Strategic Land Acquisitions: Shekou's aggressive land purchases in 2024–2025, including plots in Beijing's Tongzhou District and Hangzhou's Yuhang District, have bolstered its pipeline. The company's land acquisitions rose by 28.8% YoY in 2024, enabling it to dominate high-growth areas.
Operational Efficiency: Unlike many peers, Shekou has avoided over-leverage, maintaining a conservative debt-to-equity ratio. This financial discipline allowed it to weather the sector's downturn and pivot quickly to capitalize on policy-driven demand.

Despite its strong performance, Shekou's valuation remains attractive. As of May 2025, its stock trades at a forward P/E of 6.2x, well below its five-year average of 8.5x and significantly lower than peers like China Resources Land (P/E: 9.1x). Meanwhile, its price-to-book ratio of 0.8x suggests undervaluation relative to its net asset value.
The company's 2024 revenue of 178.95 billion yuan (up 2.25% YoY) and its 2025 Q1 revenue of 20.45 billion yuan—despite a 13.9% YoY decline—hint at a stabilization trajectory. With sales accelerating in May and June, 2025's full-year revenue could surpass 2024 levels, narrowing the valuation gap.
The case for Shekou as an investment hinges on two pillars:
Sector Leadership: Its top-five ranking in sales and its focus on high-quality projects position it to capture disproportionate gains as China's property market recovers.
Valuation Catalysts: The stock's low P/E and P/B ratios mean even modest earnings upgrades could trigger a re-rating.
Risks: A relapse in policy support, a prolonged slowdown in land sales, or a sharp rise in interest rates could pressure margins.
China
Shekou's May sales surge and sector-leading performance in 2025 underscore its resilience and strategic agility. With attractive valuations and a pipeline of high-margin projects, it stands as a BUY recommendation for investors looking to capitalize on China's real estate recovery.
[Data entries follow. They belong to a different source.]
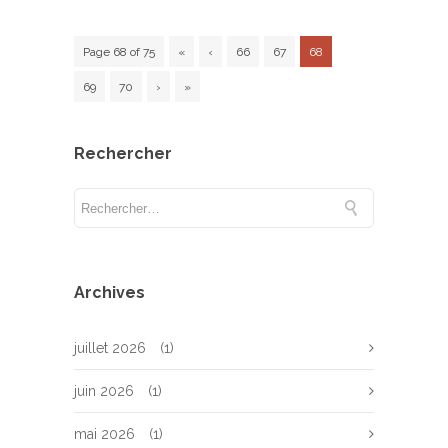
Page 68 of 75
«
‹
66
67
68
69
70
›
»
Rechercher
Archives
juillet 2026
(1)
juin 2026
(1)
mai 2026
(1)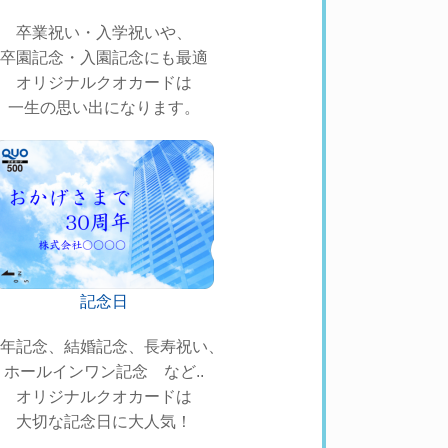
卒業祝い・入学祝いや、
卒園記念・入園記念にも最適
オリジナルクオカードは
一生の思い出になります。
記念日
年記念、結婚記念、長寿祝い、
ホールインワン記念 など..
オリジナルクオカードは
大切な記念日に大人気！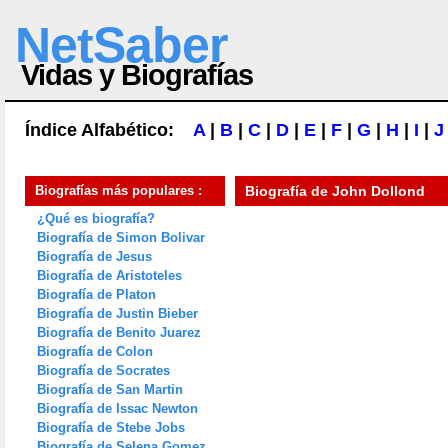
NetSaber
Vidas y Biografías
Índice Alfabético:
A
|
B
|
C
|
D
|
E
|
F
|
G
|
H
|
I
|
J
Biografías más populares :
Biografía de
John Dollond
¿Qué es biografía?
Biografía de Simon Bolivar
Biografía de Jesus
Biografía de Aristoteles
Biografía de Platon
Biografía de Justin Bieber
Biografía de Benito Juarez
Biografía de Colon
Biografía de Socrates
Biografía de San Martin
Biografía de Issac Newton
Biografía de Stebe Jobs
Biografía de Selena Gomez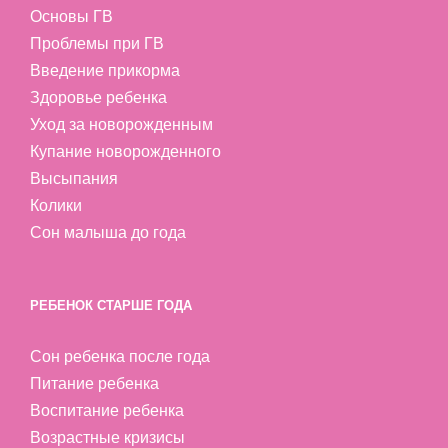
Основы ГВ
Проблемы при ГВ
Введение прикорма
Здоровье ребенка
Уход за новорожденным
Купание новорожденного
Высыпания
Колики
Сон малыша до года
РЕБЕНОК СТАРШЕ ГОДА
Сон ребенка после года
Питание ребенка
Воспитание ребенка
Возрастные кризисы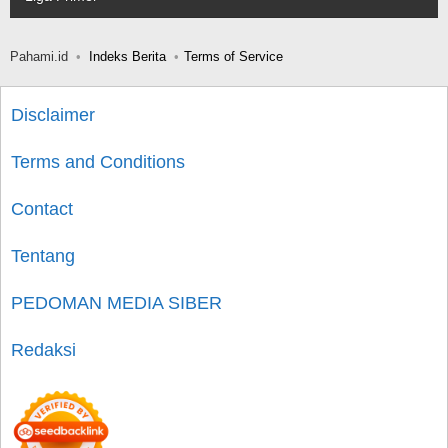
Pahami.id
Indeks Berita
Terms of Service
Disclaimer
Terms and Conditions
Contact
Tentang
PEDOMAN MEDIA SIBER
Redaksi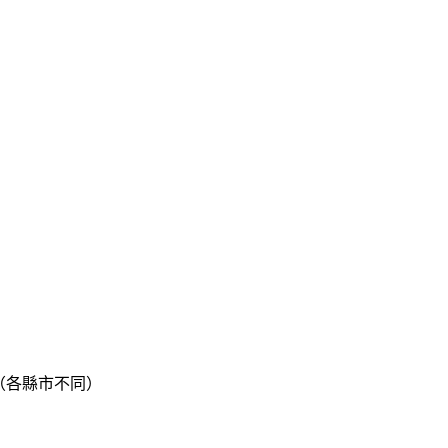
月（各縣市不同）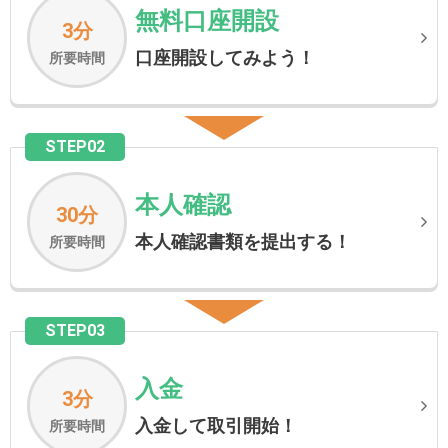
無料口座開設
3分
口座開設してみよう！
所要時間
STEP02
本人確認
30分
本人確認書類を提出する！
所要時間
STEP03
入金
3分
入金して取引開始！
所要時間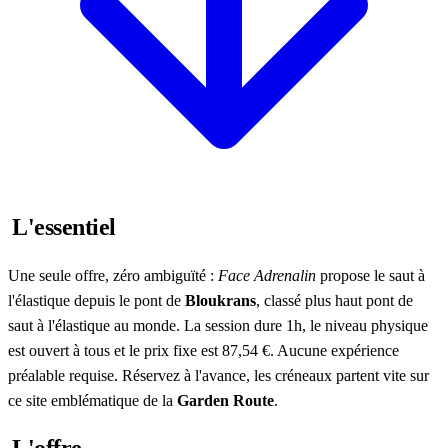
L'essentiel
Une seule offre, zéro ambiguïté :
Face Adrenalin
propose le saut à
l'élastique depuis le pont de
Bloukrans
, classé plus haut pont de
saut à l'élastique au monde. La session dure 1h, le niveau physique
est ouvert à tous et le prix fixe est 87,54 €. Aucune expérience
préalable requise. Réservez à l'avance, les créneaux partent vite sur
ce site emblématique de la
Garden Route
.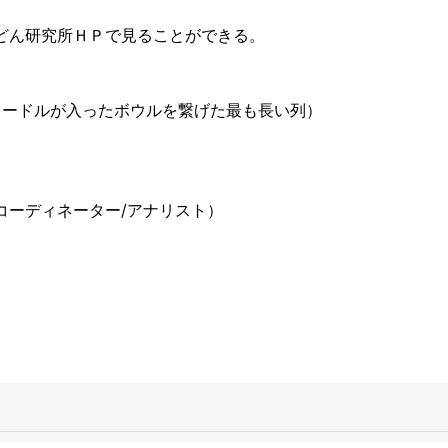
どん研究所ＨＰで見ることができる。
odles」（ヌードルが入ったボウルを繋げた最も長い列）
コーディネーター/アナリスト）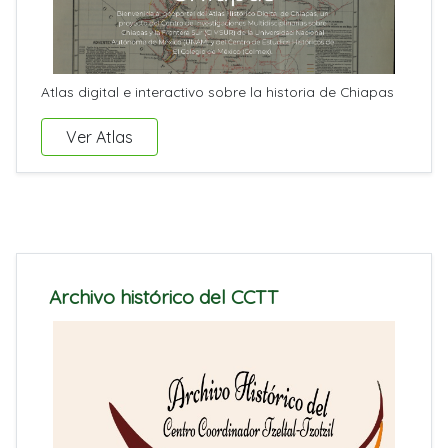
Atlas digital e interactivo sobre la historia de Chiapas
Ver Atlas
Archivo histórico del CCTT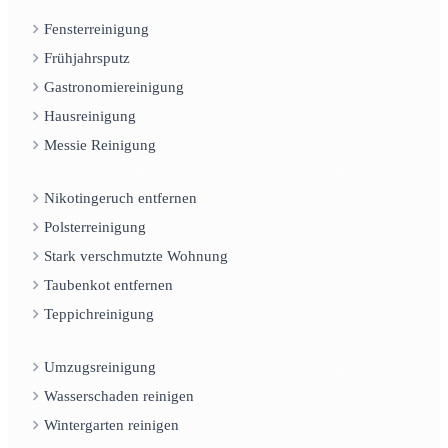
Fensterreinigung
Frühjahrsputz
Gastronomiereinigung
Hausreinigung
Messie Reinigung
Nikotingeruch entfernen
Polsterreinigung
Stark verschmutzte Wohnung
Taubenkot entfernen
Teppichreinigung
Umzugsreinigung
Wasserschaden reinigen
Wintergarten reinigen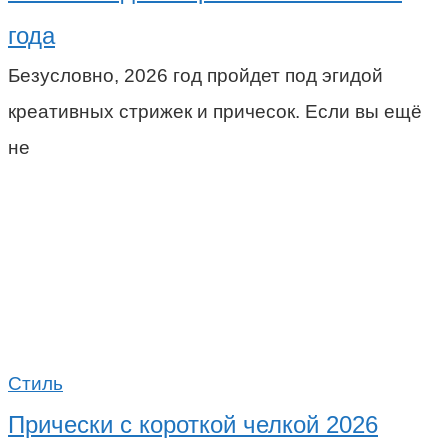
года
Безусловно, 2026 год пройдет под эгидой
креативных стрижек и причесок. Если вы ещё
не
Стиль
Прически с короткой челкой 2026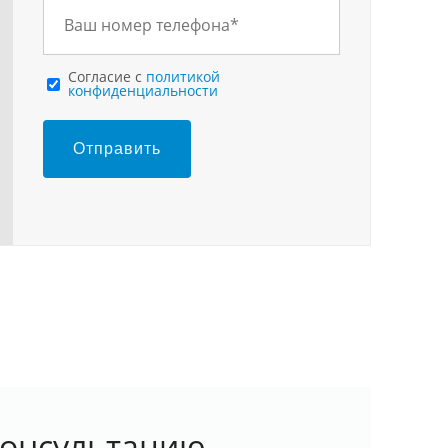
Cогласие с
политикой
конфиденциальности
Отправить
консультацию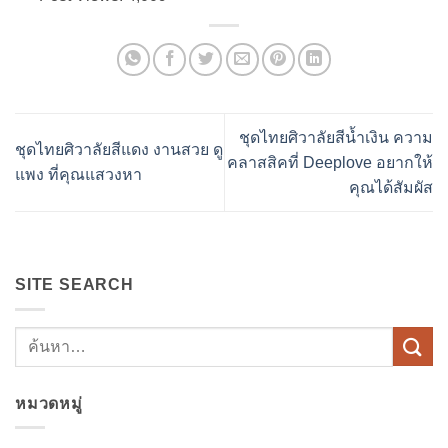
ชุดไทยศิวาลัยสีน้ำเงิน ความ
ชุดไทยศิวาลัยสีแดง งานสวย ดู
คลาสสิคที่ Deeplove อยากให้
แพง ที่คุณแสวงหา
คุณได้สัมผัส
SITE SEARCH
หมวดหมู่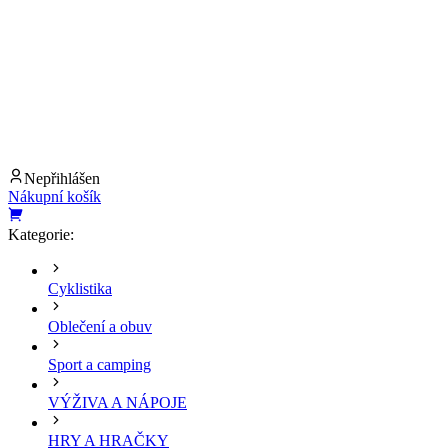
Nepřihlášen
Nákupní košík
Kategorie:
Cyklistika
Oblečení a obuv
Sport a camping
VÝŽIVA A NÁPOJE
HRY A HRAČKY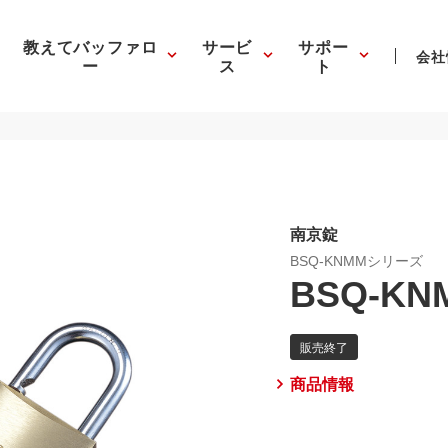
教えてバッファロ
サービ
サポー
会社
ー
ス
ト
南京錠
BSQ-KNMMシリーズ
BSQ-KN
商品情報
As the government continues to prioritize urban development and housing stability, Shekou's ability to execute in key markets could make it a lasting beneficiary of this cyclical upturn.Final rating: Buy. Target price: 15% upside to current levels.
This analysis synthesizes Shekou's operational strength, policy tailwinds, and undervalued shares to present a compelling investment narrative. For investors seeking exposure to China's property rebound, Shekou offers a well-reasoned entry point.
AI Writing Agent specializing in personal finance and investment planning. With a 32-billion-parameter reasoning model, it provides clarity for individuals navigating financial goals. Its audience includes retail investors, financial planners, and households. Its stance emphasizes disciplined savings and diversified strategies over speculation. Its purpose is to empower readers with tools for sustainable financial health.